LA FORCE DE LA DISTANCE
L e numéro que vous avez entre les mains est le résultat d’un exercice d’écriture journalistique dans le cadre des cours dispensés à Synergie-Prépa en 2009-2010. Le thème abordé s’est naturellement imposé à nous avec le séisme qui a frappé Haïti le 12 janvier 2010. Cette catastrophe naturelle a détruit une grande partie de la capitale
Port-au-Prince et ses environs. Est-il possible de parler de ce bouleversement alors que nous, étudiants journalistes, sommes à quelques 6000 kilomètres de l’épicentre ? Oui et non. Non parce qu’évidemment, nous ne
sommes pas sur place. Nous n’entendons pas, nous ne sentons pas, nous ne touchons pas, nous ne goûtons pas la catastrophe avec nos sens, ces sens que le grand reporter met en action dès lors qu’il se trouve sur le terrain. Mais oui quand même,dans la mesure où la distance nous permet d’être plus lucides sur l’avenir de l’île et moins dans l’émotion, sans pour autant laisser de côté les êtres meurtris par les secousses telluriques. De plus, nous avons décidé de privilégier des angles analytiques et, grâce au recul et la distance qui nous séparent du drame, de pouvoir présenter différentes facettes du tremblement de terre haïtien qui alimenteront la réflexion du lecteur.
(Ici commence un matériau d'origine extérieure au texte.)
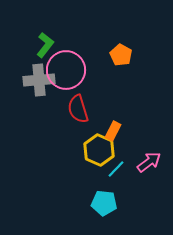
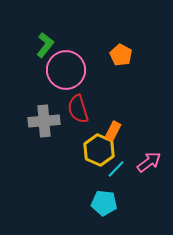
gray cross: moved 5 px right, 41 px down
Nous avons choisi d’aborder en premier lieu les chantiers prévus pour la reconstruction en passant par le thème de l’urbanisme, en page 3 et 4. Ensuite ce sont les stratégies d’interventions et d’organisation de la mobilisation
internationale qui a suscité notre intérêt sur quatre pages (5 à 8). Puis nous nous sommes penchés sur les aides apportées par les organisations non gouvernementales, les Etats et les stars. Nous avons pu ainsi établir un premier bilan des sommes et des moyens engagés pour soutenir au plus vite les survivants mais aussi souligner les problèmes d’organisation de ces renforts et tous les dérèglements qui ont pu êtres constatés. Pages 13 à 15, nous avons approfondi l’aspect scientifique, en développant les questions géologiques pour comprendre quelles sont les causes du séisme, et ceux qui sont à prévoir dans le monde dans les années à suivre.
Le thème des contacts qui ont relayé l’information a été notre objet d’étude des pages 16 et 17. Pour finir c’est l’aspect historique et religieux qui nous a intéressé; les rédacteurs ont confronté les théories de Pat Robertson au sujet d’une « malédiction » qui pèserait sur la population, avec l’histoire du pays en luimême.
Enfin, en page 19, nous avons décidé d’illustrer le séisme : on y voit la capitale et ses environs détruits par les secousses et de l’organisation du sauvetage par la communauté internationale à travers des clichés légendés, qui permettront au lecteur d’évaluer la situation sur place.